The college has since barred the practice of using students to conduct such training, but a lawsuit over the issue raised concerns over student speech rights, and a lower court's ruling in the case alarmed many advocates for student free speech rights. The lawsuit is against instructors who are alleged to have pressured the students to undergo the probes from fellow students and who are alleged to have retaliated against students who objected. The practice that was in place at Valencia when the controversy broke in 2015 is not common at other institutions.
The ruling by the U.S. Court of Appeals for the 11th Circuit -- as is standard in appeals of lower court rulings dismissing cases -- assumed that the allegations were correct and ruled on the legal issues, not on whether plaintiffs had provided proof for the allegations.
Of concern to advocates for student speech rights was the logic of a federal district court that dismissed the lawsuit on the grounds that the students were engaged in "school-sponsored" speech, which schools and colleges have leeway to regulate. That ruling prompted the Foundation for Individual Rights in Education, the Student Press Law Center and other groups to file briefs saying that the judge's decision limited students' speech rights in ways that have never been intended.

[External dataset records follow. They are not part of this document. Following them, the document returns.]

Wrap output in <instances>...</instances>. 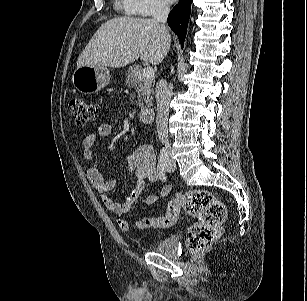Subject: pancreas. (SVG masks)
<instances>
[{"label":"pancreas","instance_id":"cf45deb5","mask_svg":"<svg viewBox=\"0 0 307 301\" xmlns=\"http://www.w3.org/2000/svg\"><path fill=\"white\" fill-rule=\"evenodd\" d=\"M126 85L136 90V99L138 106L143 107L144 103L152 105L153 90L152 86L155 82L154 77L146 78L142 75L140 65L131 66L125 74ZM134 103V101H132Z\"/></svg>","mask_w":307,"mask_h":301}]
</instances>
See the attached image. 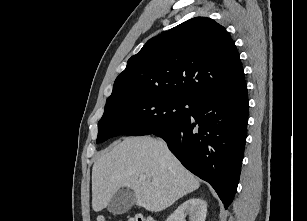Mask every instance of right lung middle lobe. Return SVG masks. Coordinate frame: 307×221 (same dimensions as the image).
Listing matches in <instances>:
<instances>
[{
    "mask_svg": "<svg viewBox=\"0 0 307 221\" xmlns=\"http://www.w3.org/2000/svg\"><path fill=\"white\" fill-rule=\"evenodd\" d=\"M193 101L161 93L121 98L105 105L98 123L96 143L118 135H147L176 125L187 118Z\"/></svg>",
    "mask_w": 307,
    "mask_h": 221,
    "instance_id": "dd1d6c3e",
    "label": "right lung middle lobe"
}]
</instances>
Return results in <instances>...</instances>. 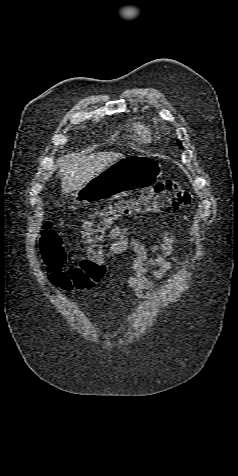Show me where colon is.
<instances>
[{"mask_svg": "<svg viewBox=\"0 0 238 476\" xmlns=\"http://www.w3.org/2000/svg\"><path fill=\"white\" fill-rule=\"evenodd\" d=\"M192 195L178 182L166 180L154 184L135 198L115 202L94 213L85 222L86 255L72 267L64 268L66 252L60 235L44 224L39 249L49 280L66 291L85 290L105 274L102 243L108 229L119 219L148 214H168L191 203Z\"/></svg>", "mask_w": 238, "mask_h": 476, "instance_id": "obj_1", "label": "colon"}]
</instances>
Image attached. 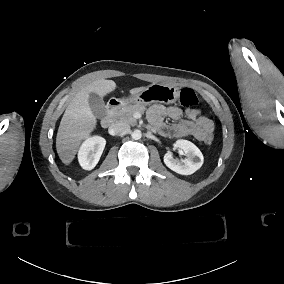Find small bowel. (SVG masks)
<instances>
[{
	"label": "small bowel",
	"mask_w": 284,
	"mask_h": 284,
	"mask_svg": "<svg viewBox=\"0 0 284 284\" xmlns=\"http://www.w3.org/2000/svg\"><path fill=\"white\" fill-rule=\"evenodd\" d=\"M148 118L162 134L174 138L192 136L199 141H205L214 129L212 120L204 116L199 109H190L184 112L176 106L166 107L156 104L150 108ZM165 118L170 119L173 123H166Z\"/></svg>",
	"instance_id": "1"
}]
</instances>
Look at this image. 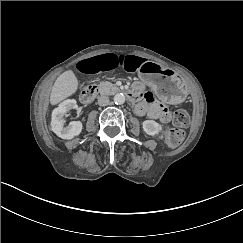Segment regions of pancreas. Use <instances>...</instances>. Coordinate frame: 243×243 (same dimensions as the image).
<instances>
[{"label": "pancreas", "mask_w": 243, "mask_h": 243, "mask_svg": "<svg viewBox=\"0 0 243 243\" xmlns=\"http://www.w3.org/2000/svg\"><path fill=\"white\" fill-rule=\"evenodd\" d=\"M98 90L100 93H106L107 95L119 90V88L108 81H101L98 84Z\"/></svg>", "instance_id": "cf45deb5"}]
</instances>
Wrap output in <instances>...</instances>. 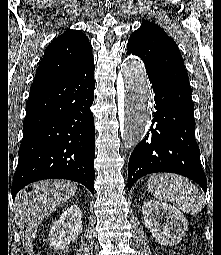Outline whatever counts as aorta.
<instances>
[{
	"mask_svg": "<svg viewBox=\"0 0 221 255\" xmlns=\"http://www.w3.org/2000/svg\"><path fill=\"white\" fill-rule=\"evenodd\" d=\"M122 78L117 82L122 111L121 134L127 148L133 149L145 136L152 119V96L142 61L125 60Z\"/></svg>",
	"mask_w": 221,
	"mask_h": 255,
	"instance_id": "aorta-1",
	"label": "aorta"
}]
</instances>
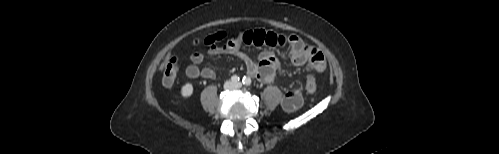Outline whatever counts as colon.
I'll return each instance as SVG.
<instances>
[{"mask_svg": "<svg viewBox=\"0 0 499 154\" xmlns=\"http://www.w3.org/2000/svg\"><path fill=\"white\" fill-rule=\"evenodd\" d=\"M179 59L176 56L168 59L161 67L162 83L165 86H171L178 73ZM305 88L308 94L314 95L317 92V83L313 76H309L306 80Z\"/></svg>", "mask_w": 499, "mask_h": 154, "instance_id": "5ec220e1", "label": "colon"}]
</instances>
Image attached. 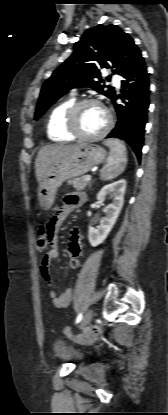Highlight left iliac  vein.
<instances>
[{"instance_id": "left-iliac-vein-1", "label": "left iliac vein", "mask_w": 168, "mask_h": 415, "mask_svg": "<svg viewBox=\"0 0 168 415\" xmlns=\"http://www.w3.org/2000/svg\"><path fill=\"white\" fill-rule=\"evenodd\" d=\"M92 317H93V310L92 309L87 310L81 320L80 329L85 328L90 323Z\"/></svg>"}]
</instances>
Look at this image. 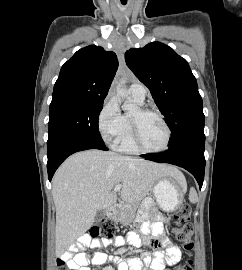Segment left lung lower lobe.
<instances>
[{"label": "left lung lower lobe", "mask_w": 242, "mask_h": 270, "mask_svg": "<svg viewBox=\"0 0 242 270\" xmlns=\"http://www.w3.org/2000/svg\"><path fill=\"white\" fill-rule=\"evenodd\" d=\"M204 147L205 135H198L169 147L164 153L145 154L141 157L159 163L174 164L188 170L196 178L201 189L205 170Z\"/></svg>", "instance_id": "0a47b994"}]
</instances>
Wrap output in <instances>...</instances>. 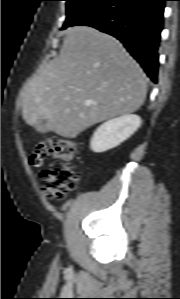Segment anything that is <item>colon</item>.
Here are the masks:
<instances>
[{
  "label": "colon",
  "mask_w": 180,
  "mask_h": 299,
  "mask_svg": "<svg viewBox=\"0 0 180 299\" xmlns=\"http://www.w3.org/2000/svg\"><path fill=\"white\" fill-rule=\"evenodd\" d=\"M75 143L71 139L54 136L39 141L29 156V163L34 167L41 166L44 160L53 156L56 161L42 172L41 189L47 199L60 200L76 189L79 174L73 170Z\"/></svg>",
  "instance_id": "obj_1"
}]
</instances>
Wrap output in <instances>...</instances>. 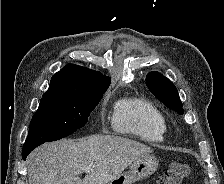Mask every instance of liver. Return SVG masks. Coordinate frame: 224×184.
<instances>
[{"label": "liver", "instance_id": "liver-1", "mask_svg": "<svg viewBox=\"0 0 224 184\" xmlns=\"http://www.w3.org/2000/svg\"><path fill=\"white\" fill-rule=\"evenodd\" d=\"M152 149L137 141L92 135L44 144L28 157L29 184H107ZM88 168L83 180L81 168Z\"/></svg>", "mask_w": 224, "mask_h": 184}]
</instances>
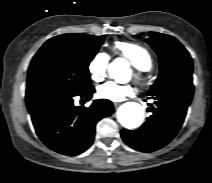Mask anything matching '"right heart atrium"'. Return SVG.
Returning <instances> with one entry per match:
<instances>
[{
    "mask_svg": "<svg viewBox=\"0 0 212 183\" xmlns=\"http://www.w3.org/2000/svg\"><path fill=\"white\" fill-rule=\"evenodd\" d=\"M109 57L106 53L98 52L88 64V73L95 82H100L106 76Z\"/></svg>",
    "mask_w": 212,
    "mask_h": 183,
    "instance_id": "right-heart-atrium-1",
    "label": "right heart atrium"
}]
</instances>
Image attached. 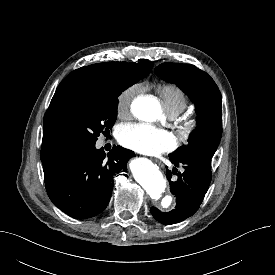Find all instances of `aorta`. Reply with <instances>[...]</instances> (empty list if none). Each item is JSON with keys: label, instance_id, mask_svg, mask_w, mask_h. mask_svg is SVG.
<instances>
[{"label": "aorta", "instance_id": "aorta-1", "mask_svg": "<svg viewBox=\"0 0 275 275\" xmlns=\"http://www.w3.org/2000/svg\"><path fill=\"white\" fill-rule=\"evenodd\" d=\"M132 113L144 121H154L161 114V106L157 99L152 96H139L131 105ZM135 180L144 188L146 193L153 199L159 200L166 189V181L159 167L146 159H137L131 166ZM172 202L170 196L162 199L161 205L168 207Z\"/></svg>", "mask_w": 275, "mask_h": 275}]
</instances>
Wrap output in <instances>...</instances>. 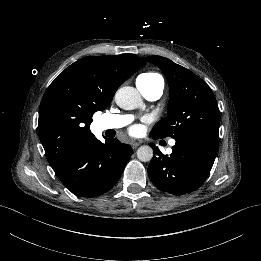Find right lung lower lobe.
I'll return each instance as SVG.
<instances>
[{
    "label": "right lung lower lobe",
    "mask_w": 261,
    "mask_h": 261,
    "mask_svg": "<svg viewBox=\"0 0 261 261\" xmlns=\"http://www.w3.org/2000/svg\"><path fill=\"white\" fill-rule=\"evenodd\" d=\"M95 140L54 169L61 182L78 197H96L119 180L132 155L130 145L117 139Z\"/></svg>",
    "instance_id": "1"
}]
</instances>
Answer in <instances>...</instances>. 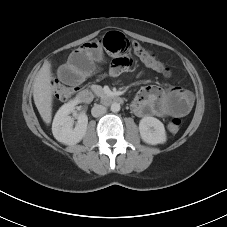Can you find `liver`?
<instances>
[{"label": "liver", "mask_w": 227, "mask_h": 227, "mask_svg": "<svg viewBox=\"0 0 227 227\" xmlns=\"http://www.w3.org/2000/svg\"><path fill=\"white\" fill-rule=\"evenodd\" d=\"M51 65L45 62L33 83V98L38 112L46 124L52 119L53 86L51 85Z\"/></svg>", "instance_id": "liver-1"}]
</instances>
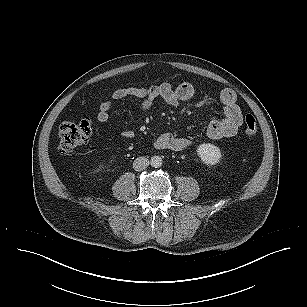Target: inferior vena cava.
<instances>
[{"mask_svg":"<svg viewBox=\"0 0 307 307\" xmlns=\"http://www.w3.org/2000/svg\"><path fill=\"white\" fill-rule=\"evenodd\" d=\"M149 166V160L146 157H138L133 162L135 171H142Z\"/></svg>","mask_w":307,"mask_h":307,"instance_id":"obj_1","label":"inferior vena cava"}]
</instances>
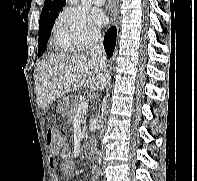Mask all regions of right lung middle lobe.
Returning <instances> with one entry per match:
<instances>
[{"label":"right lung middle lobe","instance_id":"obj_1","mask_svg":"<svg viewBox=\"0 0 197 181\" xmlns=\"http://www.w3.org/2000/svg\"><path fill=\"white\" fill-rule=\"evenodd\" d=\"M58 13L49 14L43 17H40L39 20V39H38V57L41 56L47 47L48 39L51 34V30L54 24L55 19L57 18Z\"/></svg>","mask_w":197,"mask_h":181}]
</instances>
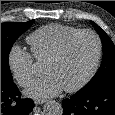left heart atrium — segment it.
Listing matches in <instances>:
<instances>
[{"mask_svg":"<svg viewBox=\"0 0 115 115\" xmlns=\"http://www.w3.org/2000/svg\"><path fill=\"white\" fill-rule=\"evenodd\" d=\"M64 90V86L53 75L45 76L34 81L26 90V94L33 98H44L58 95Z\"/></svg>","mask_w":115,"mask_h":115,"instance_id":"1","label":"left heart atrium"}]
</instances>
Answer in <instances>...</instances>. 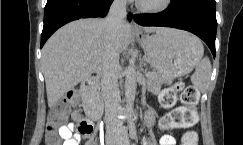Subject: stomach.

The appeals court agreed. While the program that used students to teach one another how to conduct vaginal probes was a college-sponsored event, students who spoke out against the training were expressing their own views, not those of the college, the court ruled in its decision.
The appeals court said that, under prior Supreme Court rulings, there are strict definitions for when student speech can be deemed to be "sponsored" by a school or college: such speech must be perceived as having "the imprimatur of the school," faculty members must supervise the activity and "the activity, by design, imparts knowledge or skills to students or audiences."
In this case, those requirements are not met, the appeals court ruled. "The speech at issue -- the students’ complaints to the employees about the transvaginal ultrasounds -- is not school-sponsored expression," the decision said. "Private complaints from individual students do not 'bear the imprimatur of the school.'"
The proper standard for the case, the appeals court said, was speech that simply has taken place on the grounds of the college. And under that standard, a college could only take action against student speech that would cause a serious disruption, which the appeals court said was not the case here.
The appeals court also reversed the district judge's ruling that a vaginal probe without a person's consent was not unconstitutional under the Fourth Amendment, which bars unreasonable searches. On this issue, the court noted that many court rulings have found that physical procedures (such as collecting blood or other tissue) can constitute unreasonable searches. Further, the court noted that these probes can be painful to some women and embarrassing to others, especially if performed by fellow students.
"Inserting a probe into a woman’s vagina is plainly a search when performed by the government," the appeals court ruled.